Risk Insider: Kate Browne

5 Tech Trends for Insurers to Watch in 2019

By: | December 6, 2018 • 3 min read
Kate Browne Esq., ARM is a Senior Claims Expert at Swiss Re Corporate Solutions. She has spent her entire career in the insurance industry, and speaks and writes extensively on the impact on the legal implications of drones, autonomous vehicles, the internet of things, and other emerging risks. Kate can be reached at [email protected]

In 2018, the insurance industry continued to support the promise of disruptive technologies including: 5G, artificial intelligence (AI) and machine learning (ML), augmented and virtual reality and next-generation cloud services such as edge computing.

What will 2019 bring? Gazing into my crystal ball I predict…

1. Increased Public Scrutiny of AI

The impact of innovation often requires people and governments to step back and consider the impact of technology and connectivity on their lives and their communities.

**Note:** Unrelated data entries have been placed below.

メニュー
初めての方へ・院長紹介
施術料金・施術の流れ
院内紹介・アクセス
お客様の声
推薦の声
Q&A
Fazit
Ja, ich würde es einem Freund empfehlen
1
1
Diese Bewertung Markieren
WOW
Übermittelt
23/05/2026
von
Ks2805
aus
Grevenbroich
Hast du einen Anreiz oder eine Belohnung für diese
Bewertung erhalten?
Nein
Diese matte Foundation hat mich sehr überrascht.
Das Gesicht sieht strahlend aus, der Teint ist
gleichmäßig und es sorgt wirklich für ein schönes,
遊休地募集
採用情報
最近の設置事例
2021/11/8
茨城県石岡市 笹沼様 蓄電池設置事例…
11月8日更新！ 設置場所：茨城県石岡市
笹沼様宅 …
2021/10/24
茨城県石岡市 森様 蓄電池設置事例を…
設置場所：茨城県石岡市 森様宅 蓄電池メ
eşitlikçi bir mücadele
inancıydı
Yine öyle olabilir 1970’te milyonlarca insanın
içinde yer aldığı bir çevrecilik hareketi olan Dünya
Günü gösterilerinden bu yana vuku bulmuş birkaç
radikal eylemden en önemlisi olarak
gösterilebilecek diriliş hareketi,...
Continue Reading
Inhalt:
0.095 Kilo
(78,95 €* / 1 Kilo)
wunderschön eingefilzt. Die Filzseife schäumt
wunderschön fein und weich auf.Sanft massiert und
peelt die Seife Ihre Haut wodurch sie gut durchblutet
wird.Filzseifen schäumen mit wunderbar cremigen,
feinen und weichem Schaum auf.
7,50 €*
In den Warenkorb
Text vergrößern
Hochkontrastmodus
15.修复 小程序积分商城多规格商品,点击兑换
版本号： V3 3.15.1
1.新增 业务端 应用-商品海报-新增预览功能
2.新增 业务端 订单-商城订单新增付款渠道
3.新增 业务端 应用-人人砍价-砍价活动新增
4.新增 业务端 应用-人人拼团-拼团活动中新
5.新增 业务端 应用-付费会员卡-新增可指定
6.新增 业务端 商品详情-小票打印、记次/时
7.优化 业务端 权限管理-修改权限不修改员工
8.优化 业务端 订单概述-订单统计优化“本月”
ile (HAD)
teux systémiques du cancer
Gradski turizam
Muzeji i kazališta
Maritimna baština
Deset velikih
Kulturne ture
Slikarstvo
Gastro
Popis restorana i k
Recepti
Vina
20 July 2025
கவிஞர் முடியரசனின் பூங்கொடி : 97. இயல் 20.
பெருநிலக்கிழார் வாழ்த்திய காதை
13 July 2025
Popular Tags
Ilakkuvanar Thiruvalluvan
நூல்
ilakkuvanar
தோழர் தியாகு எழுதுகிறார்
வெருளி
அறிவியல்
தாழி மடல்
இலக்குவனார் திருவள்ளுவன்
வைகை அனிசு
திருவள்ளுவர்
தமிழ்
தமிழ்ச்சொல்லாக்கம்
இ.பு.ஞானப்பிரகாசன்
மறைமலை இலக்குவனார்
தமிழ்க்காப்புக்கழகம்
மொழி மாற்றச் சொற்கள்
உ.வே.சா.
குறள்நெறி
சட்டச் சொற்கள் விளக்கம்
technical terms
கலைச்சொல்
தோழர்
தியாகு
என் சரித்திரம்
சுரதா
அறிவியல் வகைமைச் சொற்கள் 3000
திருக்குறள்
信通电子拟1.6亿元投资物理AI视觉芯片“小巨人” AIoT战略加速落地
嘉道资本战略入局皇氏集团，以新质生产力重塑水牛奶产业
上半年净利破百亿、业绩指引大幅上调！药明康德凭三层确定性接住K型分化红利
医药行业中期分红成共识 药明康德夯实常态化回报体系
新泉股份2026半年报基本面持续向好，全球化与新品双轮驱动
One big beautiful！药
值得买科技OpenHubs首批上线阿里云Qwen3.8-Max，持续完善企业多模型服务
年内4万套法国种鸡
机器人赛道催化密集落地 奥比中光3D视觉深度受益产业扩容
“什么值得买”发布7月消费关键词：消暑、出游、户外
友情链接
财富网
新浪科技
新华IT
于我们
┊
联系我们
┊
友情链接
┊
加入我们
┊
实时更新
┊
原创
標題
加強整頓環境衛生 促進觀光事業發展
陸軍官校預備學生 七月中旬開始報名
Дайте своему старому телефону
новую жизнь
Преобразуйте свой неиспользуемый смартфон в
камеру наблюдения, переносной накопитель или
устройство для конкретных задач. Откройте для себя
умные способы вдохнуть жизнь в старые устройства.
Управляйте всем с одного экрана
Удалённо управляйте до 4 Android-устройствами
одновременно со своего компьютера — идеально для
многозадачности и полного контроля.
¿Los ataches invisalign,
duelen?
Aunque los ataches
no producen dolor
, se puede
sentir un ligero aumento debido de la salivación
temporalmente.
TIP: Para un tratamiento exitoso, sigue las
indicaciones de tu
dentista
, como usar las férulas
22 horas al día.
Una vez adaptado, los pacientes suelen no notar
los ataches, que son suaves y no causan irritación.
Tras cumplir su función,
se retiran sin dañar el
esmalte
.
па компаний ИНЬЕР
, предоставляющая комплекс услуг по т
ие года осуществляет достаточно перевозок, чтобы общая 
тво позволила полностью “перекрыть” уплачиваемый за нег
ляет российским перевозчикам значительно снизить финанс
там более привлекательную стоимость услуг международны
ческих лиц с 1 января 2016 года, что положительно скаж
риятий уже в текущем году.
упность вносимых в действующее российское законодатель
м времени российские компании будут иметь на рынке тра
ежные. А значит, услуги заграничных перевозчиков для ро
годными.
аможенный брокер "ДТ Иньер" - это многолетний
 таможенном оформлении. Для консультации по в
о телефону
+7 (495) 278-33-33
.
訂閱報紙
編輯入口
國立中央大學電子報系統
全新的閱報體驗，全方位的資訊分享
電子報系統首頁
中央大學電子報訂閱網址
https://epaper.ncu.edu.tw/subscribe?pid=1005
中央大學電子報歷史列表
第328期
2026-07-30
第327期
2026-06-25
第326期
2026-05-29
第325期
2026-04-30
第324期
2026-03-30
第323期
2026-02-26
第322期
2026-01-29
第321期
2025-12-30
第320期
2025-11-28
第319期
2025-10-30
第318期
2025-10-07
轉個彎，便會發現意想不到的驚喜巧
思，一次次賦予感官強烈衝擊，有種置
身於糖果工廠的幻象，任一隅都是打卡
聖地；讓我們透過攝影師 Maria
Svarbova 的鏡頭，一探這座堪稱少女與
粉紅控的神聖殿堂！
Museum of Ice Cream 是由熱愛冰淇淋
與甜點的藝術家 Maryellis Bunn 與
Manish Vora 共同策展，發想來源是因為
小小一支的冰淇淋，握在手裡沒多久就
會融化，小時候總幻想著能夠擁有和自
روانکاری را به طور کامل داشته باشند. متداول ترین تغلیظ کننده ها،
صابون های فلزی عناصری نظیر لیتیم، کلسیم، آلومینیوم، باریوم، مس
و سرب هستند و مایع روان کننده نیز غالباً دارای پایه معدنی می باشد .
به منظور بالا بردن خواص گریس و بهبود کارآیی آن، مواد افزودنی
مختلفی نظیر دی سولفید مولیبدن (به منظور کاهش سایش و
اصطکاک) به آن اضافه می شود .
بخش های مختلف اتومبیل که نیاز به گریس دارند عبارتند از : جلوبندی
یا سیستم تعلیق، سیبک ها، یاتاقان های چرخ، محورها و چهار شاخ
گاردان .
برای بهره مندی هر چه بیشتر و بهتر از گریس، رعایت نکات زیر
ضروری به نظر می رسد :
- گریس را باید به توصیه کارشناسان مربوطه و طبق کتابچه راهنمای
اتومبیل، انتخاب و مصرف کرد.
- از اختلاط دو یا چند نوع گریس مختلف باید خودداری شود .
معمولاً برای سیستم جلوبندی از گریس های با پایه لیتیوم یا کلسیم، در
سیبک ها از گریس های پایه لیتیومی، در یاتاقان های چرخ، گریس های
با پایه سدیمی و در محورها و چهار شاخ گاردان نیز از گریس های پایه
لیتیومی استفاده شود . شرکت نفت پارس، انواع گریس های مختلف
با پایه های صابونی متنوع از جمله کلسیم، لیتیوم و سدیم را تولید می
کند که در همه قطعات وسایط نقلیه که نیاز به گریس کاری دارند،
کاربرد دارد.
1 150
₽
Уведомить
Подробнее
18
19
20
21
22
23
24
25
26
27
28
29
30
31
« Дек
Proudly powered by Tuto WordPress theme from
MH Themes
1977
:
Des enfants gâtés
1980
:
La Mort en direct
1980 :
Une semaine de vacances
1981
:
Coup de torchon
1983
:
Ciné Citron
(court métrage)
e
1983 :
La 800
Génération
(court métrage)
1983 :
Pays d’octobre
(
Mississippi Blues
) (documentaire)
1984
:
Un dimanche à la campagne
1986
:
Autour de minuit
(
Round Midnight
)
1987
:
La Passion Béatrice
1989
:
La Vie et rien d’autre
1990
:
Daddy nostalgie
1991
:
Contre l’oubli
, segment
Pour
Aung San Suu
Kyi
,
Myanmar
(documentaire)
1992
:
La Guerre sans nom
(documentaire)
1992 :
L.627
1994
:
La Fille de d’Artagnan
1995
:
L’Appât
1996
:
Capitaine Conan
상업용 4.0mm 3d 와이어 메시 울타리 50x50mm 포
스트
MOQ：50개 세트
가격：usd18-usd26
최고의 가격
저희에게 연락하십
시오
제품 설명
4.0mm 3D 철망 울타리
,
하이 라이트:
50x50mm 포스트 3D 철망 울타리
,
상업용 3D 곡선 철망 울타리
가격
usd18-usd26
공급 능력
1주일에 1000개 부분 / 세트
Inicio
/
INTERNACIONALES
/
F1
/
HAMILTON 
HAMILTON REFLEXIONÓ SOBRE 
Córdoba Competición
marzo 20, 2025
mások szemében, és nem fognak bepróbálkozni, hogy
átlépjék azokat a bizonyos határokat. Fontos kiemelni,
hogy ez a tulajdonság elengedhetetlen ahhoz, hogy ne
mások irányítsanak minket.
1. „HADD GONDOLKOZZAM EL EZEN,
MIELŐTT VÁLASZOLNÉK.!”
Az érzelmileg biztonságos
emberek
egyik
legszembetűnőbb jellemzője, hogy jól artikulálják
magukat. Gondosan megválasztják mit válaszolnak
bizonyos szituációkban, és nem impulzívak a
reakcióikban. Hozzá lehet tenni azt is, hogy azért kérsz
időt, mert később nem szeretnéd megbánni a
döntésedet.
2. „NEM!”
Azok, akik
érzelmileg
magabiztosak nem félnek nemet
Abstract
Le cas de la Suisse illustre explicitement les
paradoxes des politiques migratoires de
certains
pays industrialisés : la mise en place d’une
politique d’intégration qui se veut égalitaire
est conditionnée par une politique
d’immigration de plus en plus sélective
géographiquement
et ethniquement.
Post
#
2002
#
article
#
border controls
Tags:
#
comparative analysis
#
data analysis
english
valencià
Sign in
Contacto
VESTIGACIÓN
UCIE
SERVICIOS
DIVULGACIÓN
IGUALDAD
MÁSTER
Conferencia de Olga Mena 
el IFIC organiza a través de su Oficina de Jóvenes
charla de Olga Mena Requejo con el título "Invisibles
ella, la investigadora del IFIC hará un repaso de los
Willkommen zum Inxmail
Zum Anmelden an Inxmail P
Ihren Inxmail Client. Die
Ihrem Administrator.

AI will likely receive more public scrutiny in 2019. Regulators and industries will focus on creating governance frameworks and adopting codes of conduct so AI systems are non-discriminatory, transparent, traceable and secure.

Regulators and industries will focus on creating governance frameworks and adopting codes of conduct so AI systems are non-discriminatory, transparent, traceable and secure.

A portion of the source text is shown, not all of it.